About the Recipe
This great high protein plant based meal provides 28 grams of protein per serving from quinoa, pepitas, tofu, and lentils. With a great flavor profile it is sure to satisfy

Ingredients
1 cup (175g) uncooked quinoa
Ricotta-
1 14-ounce (400g) block of extra-firm tofu
1/4 cup (20g) nutritional yeast
1/2 teaspoon garlic powder
1/2 teaspoon onion powder
1 heaping teaspoon kosher salt
Freshly cracked black pepper
1 1/2 tablespoons extra virgin olive oil
1 medium lemon, zested, and 1 tablespoon juice, plus more taste
Pepitas-
2 tablespoons extra virgin olive oil
4 fat garlic cloves, thinly sliced
2 teaspoons coriander seeds, lightly crushed
1/2 cup (70g) pepitas (shelled pumpkin seeds)
1/2 to teaspoon red pepper flakes (to taste)
Flaky sea salt
Serving-
1 1/2 cup (175g) pre-cooked / steamed lentils
Pickled onions or sauerkraut for topping
Preparation
Make the quinoa. Bring 1 1/4 cups of water to a boil in a medium saute pan. Add a pinch of salt and the quinoa. Cook, covered, until the liquid has evaporated and quinoa is tender. Fluff with a fork.
Make the ricotta. Drain tofu and crumble in a food processor.
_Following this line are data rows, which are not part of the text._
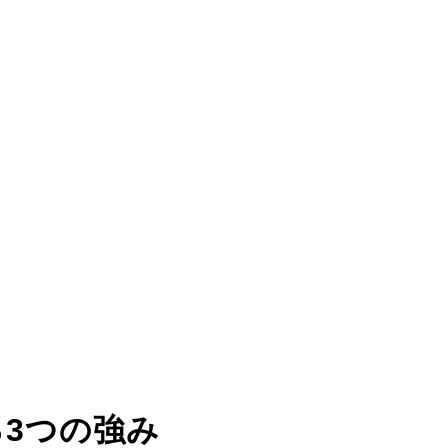
る
3つの強み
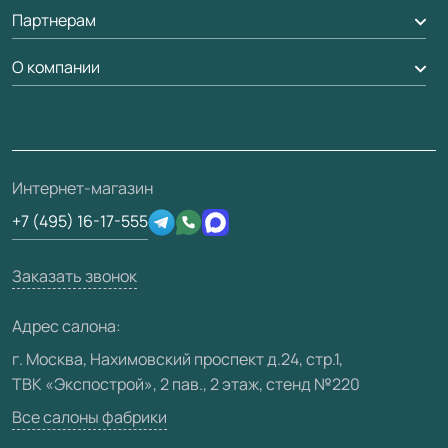
Обмен и возврат
Партнерам
Вызов замерщика
Рейки, баффели, стеллажи
Гарантия
Доставка
О компании
Погонаж
Дизайнерам / архитекторам
Вопрос-ответ
Монтаж
Накладки на дверь
Франшизам / дилерам
Контакты
Проекты
Ремонт дверей
Скачать материалы
О фабрике
Полезная информация
Подготовка проемов
3D-модели
Интернет-магазин
Сертификаты
Отзывы клиентов
+7 (495) 16-17-555
Производство
Техническая информация
Вакансии
Заказать звонок
Юридическая информация
Медиацентр
Адрес салона:
Видео
г. Москва, Нахимовский проспект д.24, стр.1,
ТВК «Экспострой», 2 пав., 2 этаж, стенд №220
Карта сайта
Все салоны фабрики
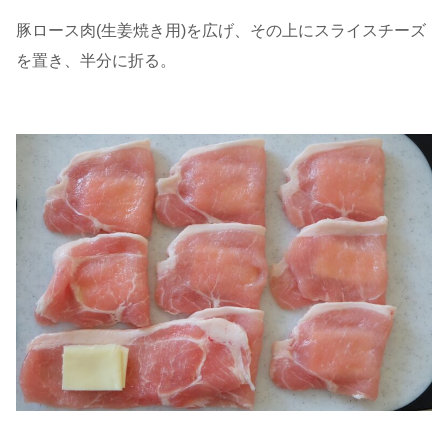
豚ロース肉(生姜焼き用)を広げ、その上にスライスチーズ
を置き、半分に折る。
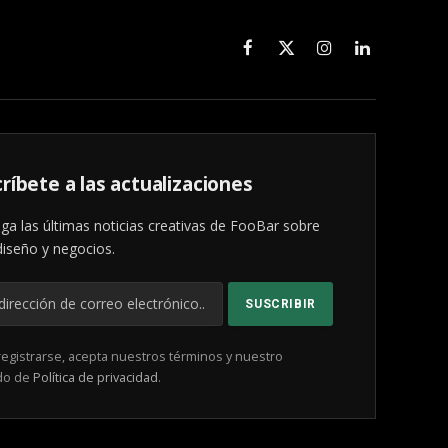
Facebook
X
Instagram
LinkedIn
(Twitter)
ríbete a las actualizaciones
ga las últimas noticias creativas de FooBar sobre
diseño y negocios.
registrarse, acepta nuestros términos y nuestro
do de
Política de privacidad
.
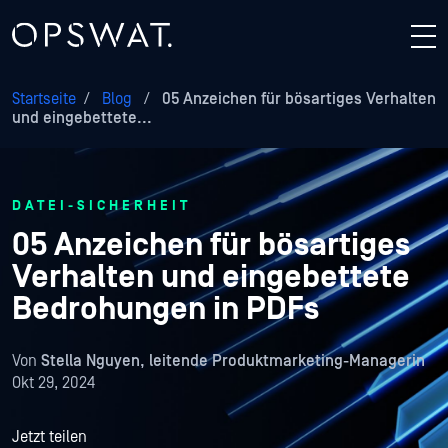
Startseite
/
Blog
/
05 Anzeichen für bösartiges Verhalten
und eingebettete...
DATEI-SICHERHEIT
05 Anzeichen für bösartiges
Verhalten und eingebettete
Bedrohungen in PDFs
Von
Stella Nguyen, leitende Produktmarketing-Managerin
Okt 29, 2024
Jetzt teilen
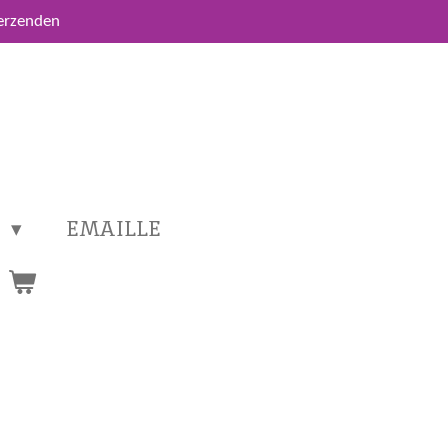
verzenden
T
EMAILLE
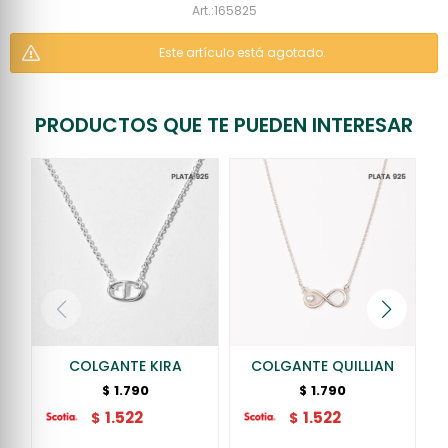
165825
Este artículo está agotado.
PRODUCTOS QUE TE PUEDEN INTERESAR
COLGANTE KIRA
COLGANTE QUILLIAN
1.790
1.790
$
$
1.522
1.522
$
$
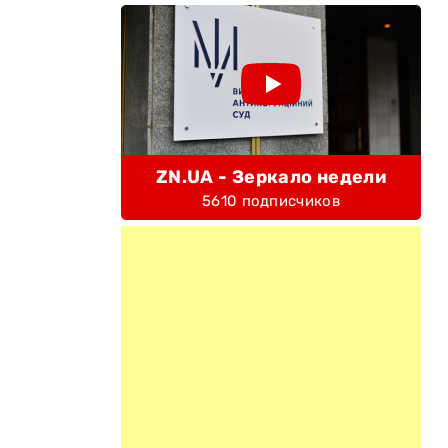
ZN.UA - Зеркало недели
5610 подписчиков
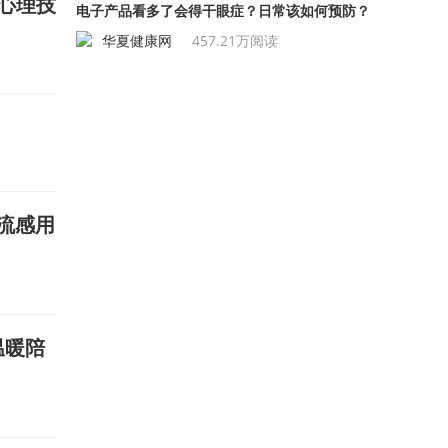
心理技
电子产品看多了会得干眼症？日常该如何预防？
华夏健康网
457.21万阅读
流感用
供温暖陪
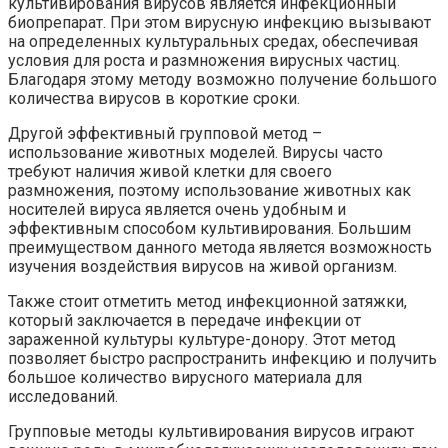
культивирования вирусов является инфекционный
биопрепарат. При этом вирусную инфекцию вызывают
на определенных культуральных средах, обеспечивая
условия для роста и размножения вирусных частиц.
Благодаря этому методу возможно получение большого
количества вирусов в короткие сроки.
Другой эффективный групповой метод –
использование животных моделей. Вирусы часто
требуют наличия живой клетки для своего
размножения, поэтому использование животных как
носителей вируса является очень удобным и
эффективным способом культивирования. Большим
преимуществом данного метода является возможность
изучения воздействия вирусов на живой организм.
Также стоит отметить метод инфекционной затяжки,
который заключается в передаче инфекции от
зараженной культуры культуре-донору. Этот метод
позволяет быстро распространить инфекцию и получить
большое количество вирусного материала для
исследований.
Групповые методы культивирования вирусов играют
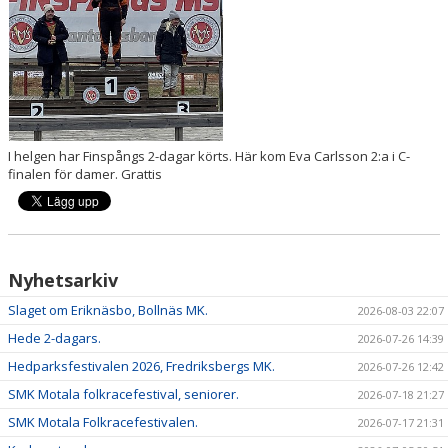
DOKUMENT
I helgen har Finspångs 2-dagar körts. Här kom Eva Carlsson 2:a i C-
finalen för damer. Grattis
Nyhetsarkiv
Slaget om Eriknäsbo, Bollnäs MK.
2026-08-03 22:07
Hede 2-dagars.
2026-07-26 14:39
Hedparksfestivalen 2026, Fredriksbergs MK.
2026-07-26 12:42
SMK Motala folkracefestival, seniorer.
2026-07-18 21:27
SMK Motala Folkracefestivalen.
2026-07-17 21:31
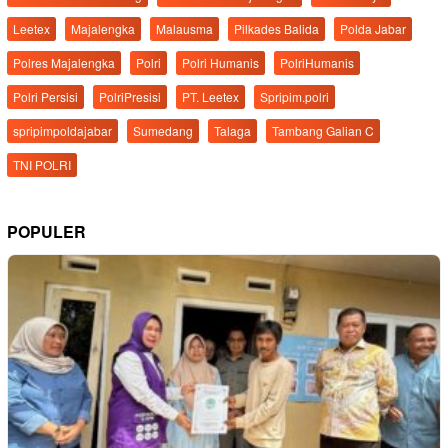
Leetex
Majalengka
Malausma
Pilkades Balida
Polda Jabar
Polres Majalengka
Polri
Polri Humanis
PolriHumanis
Polri Persisi
PolriPresisi
PT. Leetex
Spripim.polri
spripimpoldajabar
Sumedang
Talaga
Tambang Galian C
TNI POLRI
POPULER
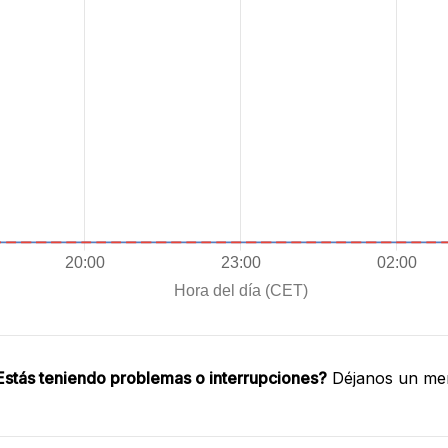
Estás teniendo problemas o interrupciones?
Déjanos un men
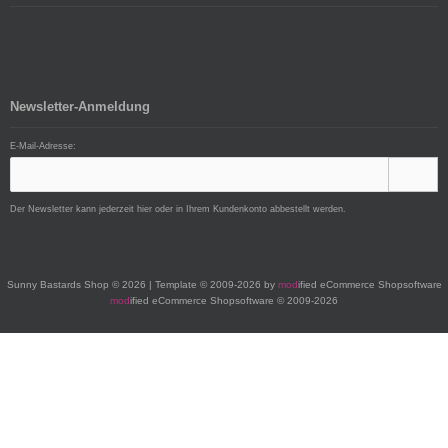
Newsletter-Anmeldung
E-Mail-Adresse:
Der Newsletter kann jederzeit hier oder in Ihrem Kundenkonto abbestellt werden.
Sunny Bastards Shop © 2026 | Template © 2009-2026 by
mod
ified eCommerce Shopsoftware
mod
ified eCommerce Shopsoftware © 2009-2026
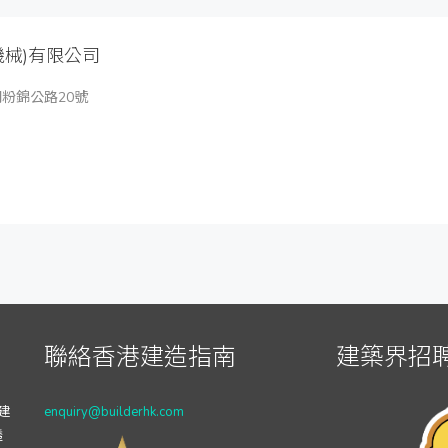
機械)有限公司
粉錦公路20號
聯絡香港建造指南
建築界招聘
建
enquiry@builderhk.com
透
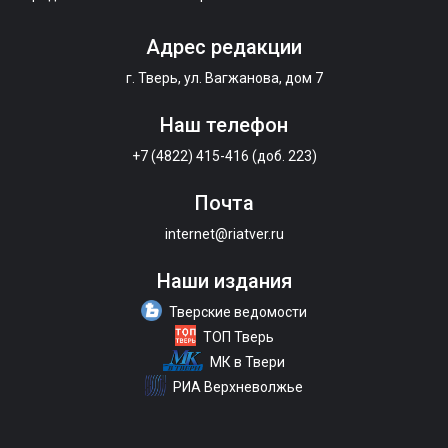
Адрес редакции
г. Тверь, ул. Вагжанова, дом 7
Наш телефон
+7 (4822) 415-416 (доб. 223)
Почта
internet@riatver.ru
Наши издания
Тверские ведомости
ТОП Тверь
МК в Твери
РИА Верхневолжье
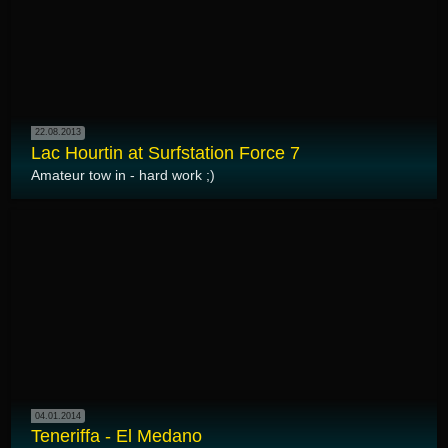
22.08.2013
Lac Hourtin at Surfstation Force 7
Amateur tow in - hard work ;)
04.01.2014
Teneriffa - El Medano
Add nutritional yeast, garlic powder, onion powder, salt, pepper, olive oil, lemon zest, and lemon juice. Blend until smooth.
Make the spiced garlicky pepitas. Heat olive oil in a pan, add garlic, coriander, and pepitas. Cook for a few minutes, then add red pepper flakes and salt.
To assemble, add quinoa and lentils to a bowl. Add ricotta on top. Sprinkle spiced garlicky pepitas and finish with pickled onions or sauerkraut if desired.